手打ちや手投げを修正…股関節や胴体など個々に動かすトレーニング
食事や着替えなど、日常生活では手を中心に動かしている。だが、野球では手投げや手打ちがマイナスな言葉として使われるように、手を主導にする動きは推奨されていない。昨夏に全国制覇を果たした東京・上一色中学などでトレーニングコーチを務めている塩田雅矢さんは、手から動かすクセの脱却が野球の上達につながると説く。
電車で席に座って両隣に乗客がいる時、ズボンの前ポケットに入れたスマホを取り出す動きを思い起こしてほしい。両隣が空席の時と比べて頭や体を傾けられず、スマホを手にするまで苦労するだろう。このしんどい動きにこそ、野球がうまくなるヒントがある。
スマホの操作も食事も、文字を書く時もパソコンを使う時も、日常生活では手を使う時間が圧倒的に長い。しかし、野球では下半身を主導にした動きが最も力を出せる。普段の生活で染みついた動きを解除する必要があるのだ。上一色中など20校以上の中学や高校でトレーニングを指導している塩田さんは言う。
「手、足、頭といった体の端は比較的自由に動かしやすいと思います。ところが、野球では頭を固定して、手より先に下半身や胴体を動かすことが大事です。その方が力をロスせずにバットやボールに伝えられます。しんどい動きこそ重要です」
手を主導に動かす手投げや手打ちは、少年野球や中学野球でも指導者が修正する典型になっている。

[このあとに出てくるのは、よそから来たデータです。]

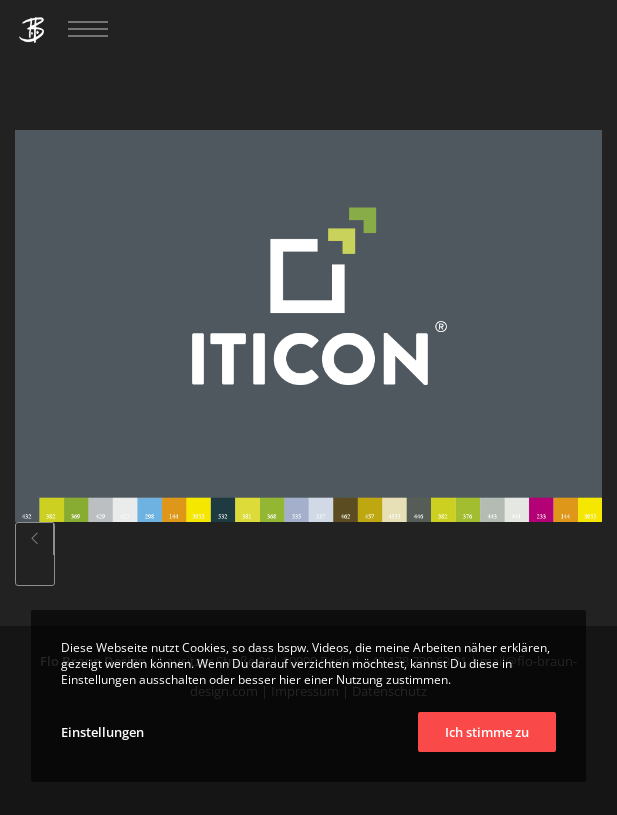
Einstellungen (102, 732)
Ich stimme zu (487, 732)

だが、手打ちになっている選手に「手を動かさないで」と助言しても改善は難しいと指摘する。「自然にやってしまう動きをやらないようにするのは簡単ではないんです」。そこで取り入れているのは、股関節、胴体、肩甲骨など野球の動きで重要になる部位をそれぞれ動かせるようにするトレーニング。ストレスを感じずに手以外の部分を動かせるようになると、手投げや手打ちの修正につながるという。
スマホをポケットから取り出す時に頭を横に倒すと動きやすいように、手を動かす際は頭を傾けるとストレスが少ない。しかし、塩多さんは「野球では頭を固定しないと、体が開くなど力が逃げる原因になってしまいます」と話す。手に頼るクセからの脱却は、パフォーマンスアップに欠かせない。